Genetics and Data Science

A critical analysis of existing genetic databases is needed to understand which data are lacking. Specifically, the aim is to investigate big transregional databases through the lens of urban environmental factors such as urban density, looking for their impact on well-being and mental health.

We will analyze some large genetic databases (UK-Biobank, iPsych, Generation Scotland, Estonian Biobank, Finngen, MoBa, Decode, 23andme, Psychiatric Genomics Consortium; see Table 2), with which the applicants collaborate extensively. For some of these databases, raw data access is already in place. In contrast, for most of these, raw data analyses will be performed by local analysts, after which summary statistics will be shared for further investigation.

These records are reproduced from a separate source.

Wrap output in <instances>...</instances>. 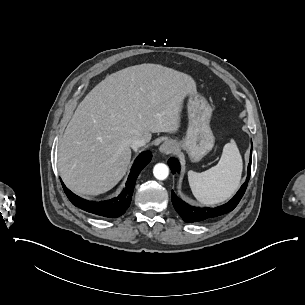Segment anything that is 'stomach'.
I'll return each mask as SVG.
<instances>
[{
  "mask_svg": "<svg viewBox=\"0 0 305 305\" xmlns=\"http://www.w3.org/2000/svg\"><path fill=\"white\" fill-rule=\"evenodd\" d=\"M189 125L186 137L176 142V149H184L192 162L200 161L210 152L215 143V137L210 128L212 107L207 100L199 94H189L188 104Z\"/></svg>",
  "mask_w": 305,
  "mask_h": 305,
  "instance_id": "1",
  "label": "stomach"
}]
</instances>
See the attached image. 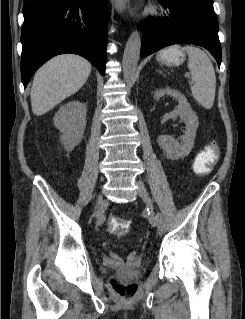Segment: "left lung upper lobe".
I'll return each instance as SVG.
<instances>
[{"label": "left lung upper lobe", "instance_id": "left-lung-upper-lobe-1", "mask_svg": "<svg viewBox=\"0 0 245 319\" xmlns=\"http://www.w3.org/2000/svg\"><path fill=\"white\" fill-rule=\"evenodd\" d=\"M202 6L208 7L210 9H213V0H192Z\"/></svg>", "mask_w": 245, "mask_h": 319}]
</instances>
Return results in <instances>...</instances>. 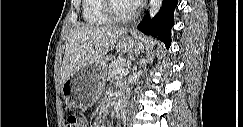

Generally, we will also investigate these databases for interactive and additive effects of biological risk for various mental health phenotypes (e.g., polygenic risk scores) with environmental factors (population and built density, green spaces, air and noise pollution, extreme weather events). These environmental data will be inferred from variables such as “home locations,” “residential air pollution,” and “residential noise pollution” (examples from the UK-Biobank) in combination with publicly available environmental data. The causality (direction) of these effects (e.g., Is environment influencing mental health? Is genetic predisposition influencing the choice of residence?) will be tested via Mendelian Randomization Analyses.